Durante la presentación de la exposición retrospectiva de Antoni Tàpies, el director del museo, Manuel Segade, anunció que pretende durante los años de su mandato acabar con los servicios externalizados de la pinacoteca, a raíz de la polémica surgida por el anuncio de los despidos de trabajadores en la empresa que proporciona servicios en la parte de mediación cultural. “Esto no debería estar externalizado y sí formar parte de lo central en el museo y es lo que intentaré defender los años que esté aquí. Espero que poco a poco los mediadores y el resto de servicios que están externalizados formen parte de la estructura real y en el futuro lo conseguiremos, o eso espero”, apuntaba.

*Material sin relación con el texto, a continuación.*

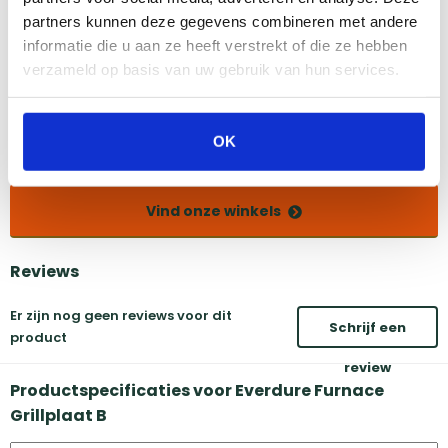
partners kunnen deze gegevens combineren met andere
informatie die u aan ze heeft verstrekt of die ze hebben
Amsterdam
Eindhoven
verzameld op basis van uw gebruik van hun services.
Breda
Groningen
Den Bosch
Naarden
Doetinchem
Utrecht
OK
Duiven
Vind onze winkels
Reviews
Er zijn nog geen reviews voor dit
Schrijf een
product
review
Productspecificaties voor Everdure Furnace
Grillplaat B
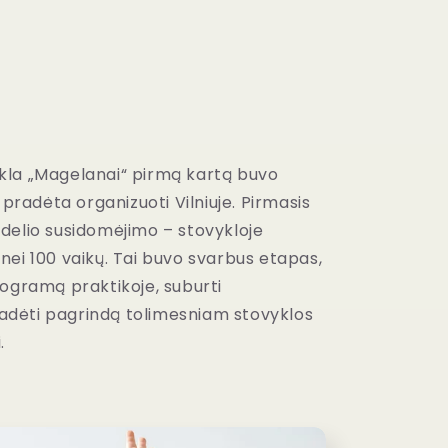
kla „Magelanai“ pirmą kartą buvo
r pradėta organizuoti Vilniuje. Pirmasis
delio susidomėjimo – stovykloje
nei 100 vaikų. Tai buvo svarbus etapas,
rogramą praktikoje, suburti
dėti pagrindą tolimesniam stovyklos
.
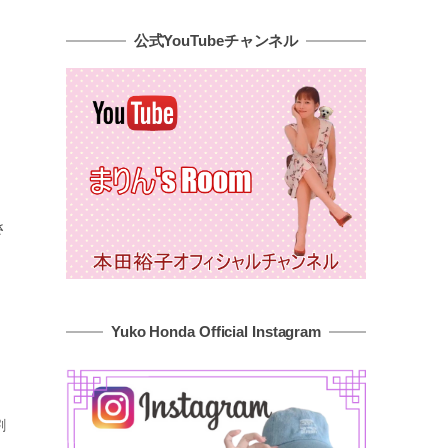
公式YouTubeチャンネル
さ
Yuko Honda Official Instagram
割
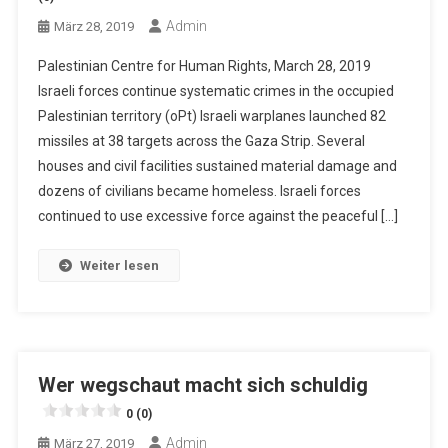
Admin
März 28, 2019
Palestinian Centre for Human Rights, March 28, 2019
Israeli forces continue systematic crimes in the occupied
Palestinian territory (oPt) Israeli warplanes launched 82
missiles at 38 targets across the Gaza Strip. Several
houses and civil facilities sustained material damage and
dozens of civilians became homeless. Israeli forces
continued to use excessive force against the peaceful […]
Weiter lesen
Wer wegschaut macht sich schuldig
0 (0)
Admin
März 27, 2019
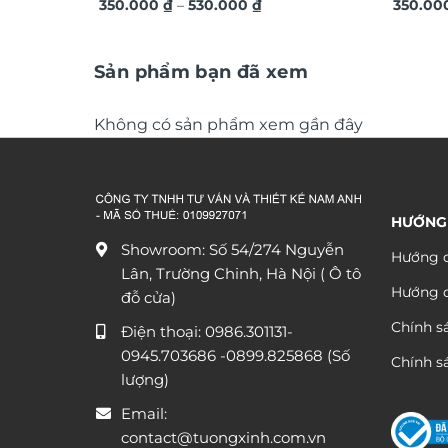
Khoảng
theo yêu cầu, quà tặng sự kiện ý
350.000
₫
–
530.000
₫
theo yê
350.00
giá:
nghĩa DGL34
kiện ma
từ
350.000 ₫
đến
Sản phẩm bạn đã xem
530.000 ₫
Không có sản phẩm xem gần đây
HƯỚNG
Showroom: Số 54/274 Nguyễn
Hướng d
Lân, Trường Chinh, Hà Nội ( Ô tô
Hướng 
đỗ cửa)
Chính s
Điện thoại:
0986.301131
-
0945.703686
-0899.825868 (Số
Chính sá
lượng)
Email:
contact@tuongxinh.com.vn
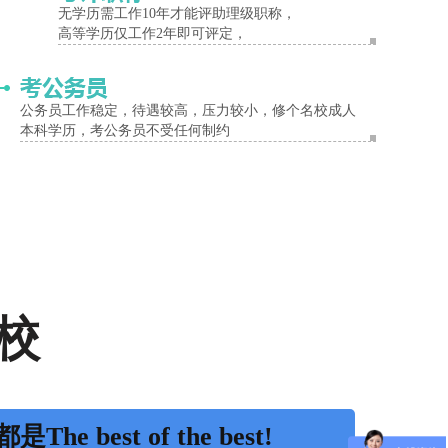
无学历需工作10年才能评助理级职称，
高等学历仅工作2年即可评定，
公务员工作稳定，待遇较高，压力较小，修个名校成人
本科学历，考公务员不受任何制约
校
是The best of the best!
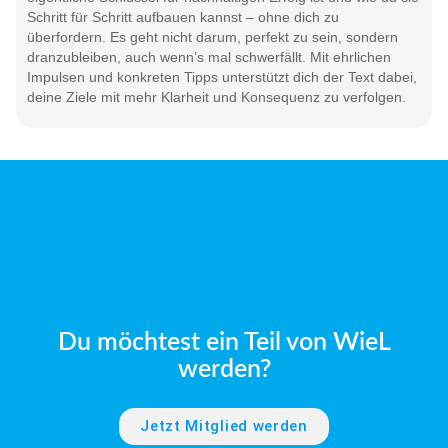
Schritt für Schritt aufbauen kannst – ohne dich zu
überfordern. Es geht nicht darum, perfekt zu sein, sondern
dranzubleiben, auch wenn’s mal schwerfällt. Mit ehrlichen
Impulsen und konkreten Tipps unterstützt dich der Text dabei,
deine Ziele mit mehr Klarheit und Konsequenz zu verfolgen.
Du möchtest ein Teil von WieL
werden?
Jetzt Mitglied werden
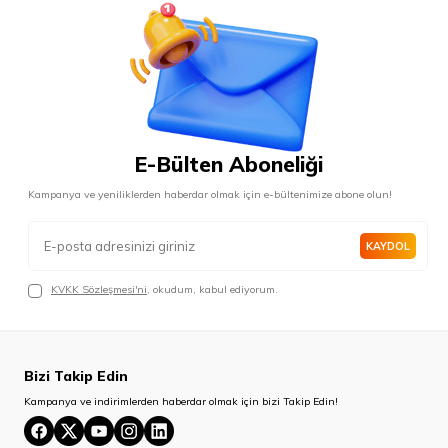
E-Bülten Aboneliği
Kampanya ve yeniliklerden haberdar olmak için e-bültenimize abone olun!
KAYDOL
KVKK Sözleşmesi'ni
, okudum, kabul ediyorum.
Bizi Takip Edin
Kampanya ve indirimlerden haberdar olmak için bizi Takip Edin!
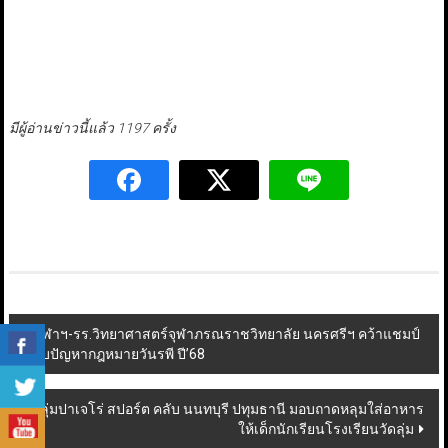
มีผู้อ่านข่าวนี้แล้ว 1197 ครั้ง
Post
จุฬาฯ-รร.วิทยาศาสตร์จุฬาภรณราชวิทยาลัย นครศรีฯ คว้าแชมป์
ตอบปัญหากฎหมายวันรพี ปี’68
navigation
กลุ่มปาเจโร่ สปอร์ต คลับ นนทบุรี ปทุมธานี มอบถาดหลุมใส่อาหาร
ให้เด็กนักเรียนโรงเรียนวัดลุ่ม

Ante la actual situación de los empleados del servicio de Mediación Cultural de la pinacoteca, el sindicato Solidaridad y Unidad de los Trabajadores y la Sección Sindical de SUT en Sedena han convocado una huelga de carácter indefinido a partir de este miércoles 28 de febrero. “El sector cultural siempre ha sido maltratado por todas partes y es el momento de ponernos en primera línea de batalla para que se conozcan las lamentables condiciones que tenemos quienes nos dedicamos a la cultura. Ójala todo esto solo pasase en el Reina Sofía”, aclara López.
La huelga consistirá en una concentración en ambas entradas del museo (Sabatini y Nouvel) y estará secundada por la plantilla del servicio de Atención al público de la pinacoteca, compuesta por 25 trabajadores. Ambas plantillas consideran al Museo como principal responsable de la paralización del servicio de Mediación Cultural, por un tiempo indefinido, en una pinacoteca que cuenta con un presupuesto de 44 millones de euros.